PT HPM nyaris terlena karena kekuatan Jazz yang bisa dibilang sebagai volume maker penjualan Honda di Indonesia dan tak tertandingi dikelasnya. Untunglah HPM segera sadar dan dengan cepat memasukkan generasi kedua Jazz yang punya kode bodi GE pada tahun 2008. Banyaknya varian dan tipe Jazz generasi pertama yang dijual di Indonesia dipermudah pilihannya menjadi hanya satu varian mesin saja.
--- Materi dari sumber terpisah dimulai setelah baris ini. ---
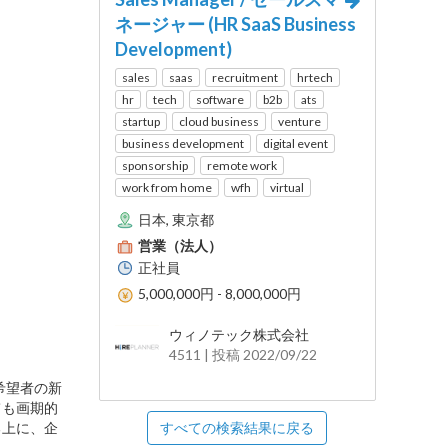
ネージャー (HR SaaS Business
Development)
sales
saas
recruitment
hrtech
hr
tech
software
b2b
ats
startup
cloud business
venture
business development
digital event
sponsorship
remote work
work from home
wfh
virtual
日本, 東京都
営業（法人）
正社員
5,000,000円 - 8,000,000円
ウィノテック株式会社
4511 | 投稿 2022/09/22
希望者の新
ても画期的
る上に、企
すべての検索結果に戻る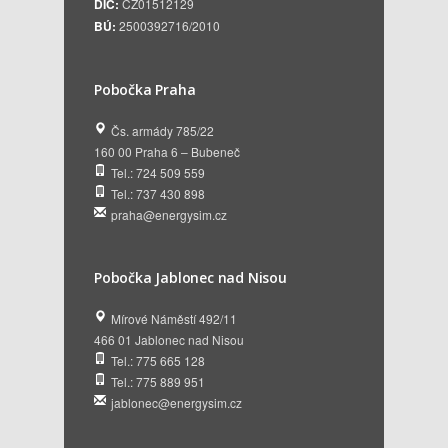
DIČ:
CZ01512129
BÚ:
2500392716/2010
Pobočka Praha
Čs. armády 785/22
160 00 Praha 6 – Bubeneč
Tel.: 724 509 559
Tel.: 737 430 898
praha@energysim.cz
Pobočka Jablonec nad Nisou
Mírové Náměstí 492/11
466 01 Jablonec nad Nisou
Tel.: 775 665 128
Tel.: 775 889 951
jablonec@energysim.cz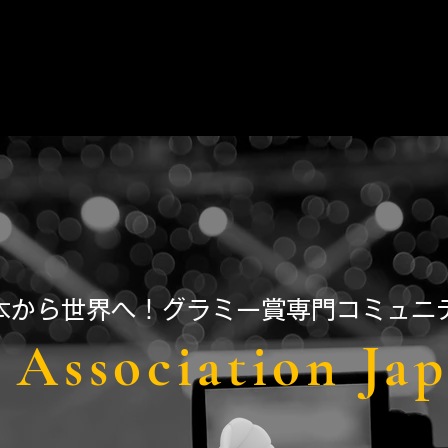
日本から世界へ！グラミー賞専門コミュニ
Association Ja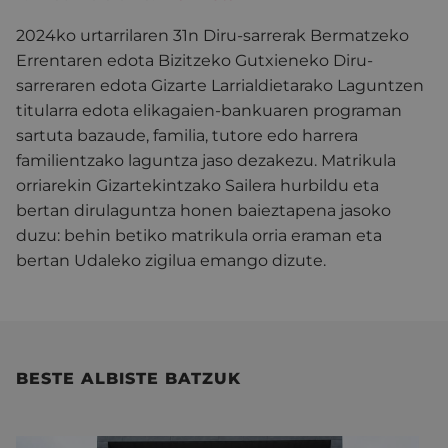
2024ko urtarrilaren 31n Diru-sarrerak Bermatzeko
Errentaren edota Bizitzeko Gutxieneko Diru-
sarreraren edota Gizarte Larrialdietarako Laguntzen
titularra edota elikagaien-bankuaren programan
sartuta bazaude, familia, tutore edo harrera
familientzako laguntza jaso dezakezu. Matrikula
orriarekin Gizartekintzako Sailera hurbildu eta
bertan dirulaguntza honen baieztapena jasoko
duzu: behin betiko matrikula orria eraman eta
bertan Udaleko zigilua emango dizute.
BESTE ALBISTE BATZUK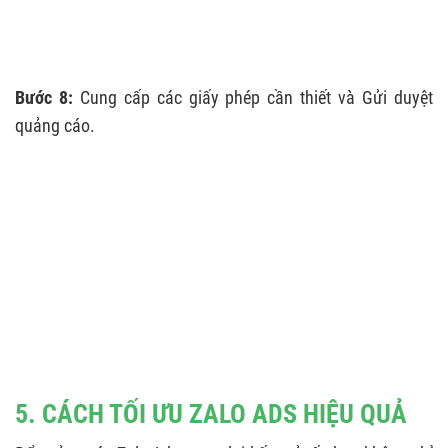
Bước 8:
Cung cấp các giấy phép cần thiết và Gửi duyệt
quảng cáo.
5. CÁCH TỐI ƯU ZALO ADS HIỆU QUẢ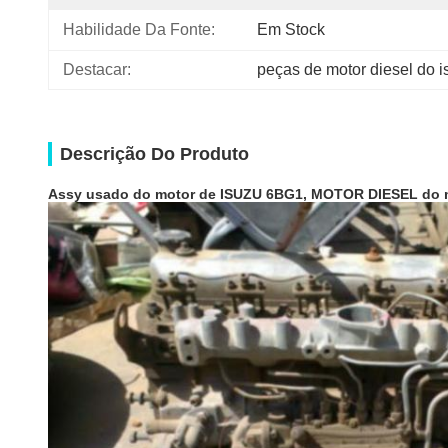
Habilidade Da Fonte:
Em Stock
Destacar:
peças de motor diesel do i
Descrição Do Produto
Assy usado do motor de ISUZU 6BG1, MOTOR DIESEL do 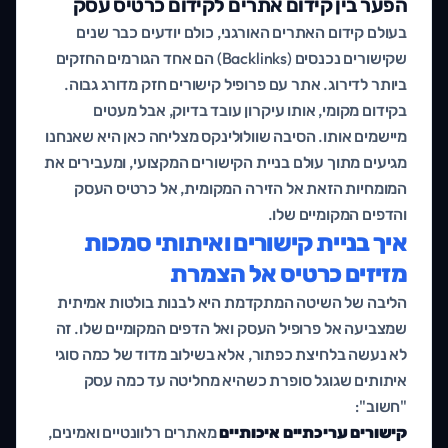
הפער בין קידום אתרים לקידום כרטיס עסק
בעולם קידום האתרים האורגני, כולם יודעים כבר שנים
שקישורים נכנסים (Backlinks) הם אחד הגורמים החזקים
ביותר לדירוג. אתר עם פרופיל קישורים חזק מדורג גבוה.
בקידום מקומי, אותו עיקרון עובד בדיוק, אבל מעטים
מיישמים אותו. הסיבה שוולולינקס מצליחה כאן היא שאנחנו
מגיעים מתוך עולם בניית הקישורים המקצועי, ומעבירים את
המומחיות הזאת אל הזירה המקומית, אל כרטיס העסק
והדפים המקומיים שלו.
איך בניית קישורים ואיתותי סמכות
מזיזים כרטיס אל הצמרת
הליבה של השיטה המתקדמת היא לבנות בולטות אמיתית
שמצביעה אל פרופיל העסק ואל הדפים המקומיים שלו. זה
לא נעשה בלחיצת כפתור, אלא בשילוב מדוד של כמה סוגי
איתותים שגוגל סופרת כשהיא מחליטה עד כמה עסק
"חשוב":
קישורים עריכתיים איכותיים
מאתרים רלוונטיים ואמינים,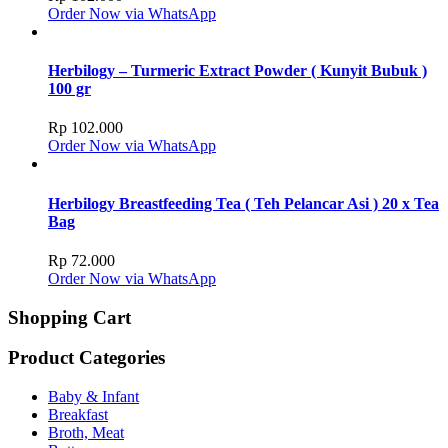
Order Now via WhatsApp
Herbilogy – Turmeric Extract Powder ( Kunyit Bubuk )
100 gr
Rp
102.000
Order Now via WhatsApp
Herbilogy Breastfeeding Tea ( Teh Pelancar Asi ) 20 x Tea
Bag
Rp
72.000
Order Now via WhatsApp
Shopping Cart
Product Categories
Baby & Infant
Breakfast
Broth, Meat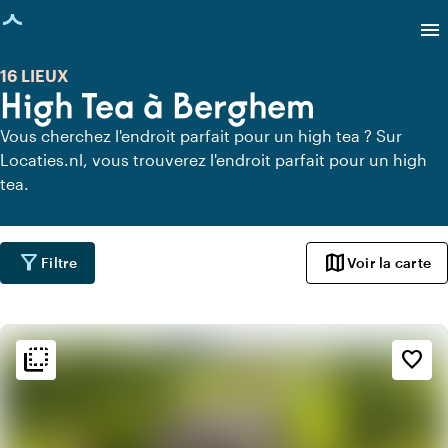
age chargée
menu
16 LIEUX
High Tea à Berghem
Vous cherchez l'endroit parfait pour un high tea ? Sur
Locaties.nl, vous trouverez l'endroit parfait pour un high
tea.
filter_alt
map
Filtre
Voir la carte
flip_to_back
flip_to_back
Ambiance
favorite_border
info
Classique
info
Rustique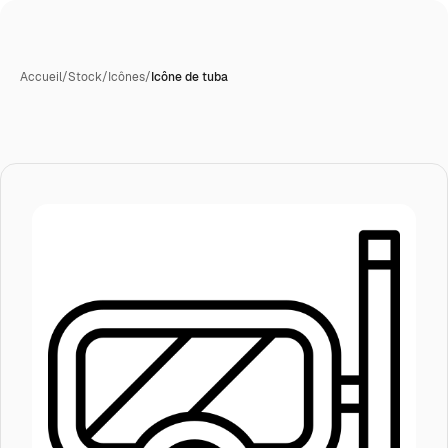
Accueil
/
Stock
/
Icônes
/
Icône de tuba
Gambar Honda Jazz GE facelift

Penjualan Jazz RS cukup booming di masanya

Kini semua Jazz mengusung mesin yang sama yakni berkode L15 dengan teknologi katup variabel i-VTEC dan hanya memiliki 2 tipe, yaitu tipe S dan RS serta untuk yang bertransmisi otomatis keduanya tidak lagi menggunakan transmisi CVT namun menggunakan transmisi otomatis 5 percepatan konvensional. Saat itu PT HPM beralasan penggunaan transmisi ini untuk meningkatkan rasa sporty berkendara dari Jazz. Dan benar saja, transmisi ini lebih minim kendala dan disukai oleh konsumen Honda Jazz di Tanah Air.

>>> Ini pendapat kami mengenai pengganti Jazz di Indonesia

Andal Di Balap

Gambar Honda Jazz Sunny TS Di Sirkuit Sentul

Jazz berkode bodi GD melibas tikungan di sirkuit sentul

Kehadiran Honda Jazz generasi kedua tersebut semakin mengukuhkan posisi Honda Jazz menjadi salah satu mobil yang paling laris serta diperhitungkan penjualannya. Enggak hanya itu, Honda Jazz juga sangat jumawa di lintasan balap turing sirkuit sentul. Nyaris semua pembalap memuji kehandalan Honda Jazz dalam melibas tikungan di sirkuit sentul. Bahkan logo 'RS' di Jazz di kalangan anak balap juga kerap diplesetkan menjadi Raja Sentul, atau Raja Sirkuit.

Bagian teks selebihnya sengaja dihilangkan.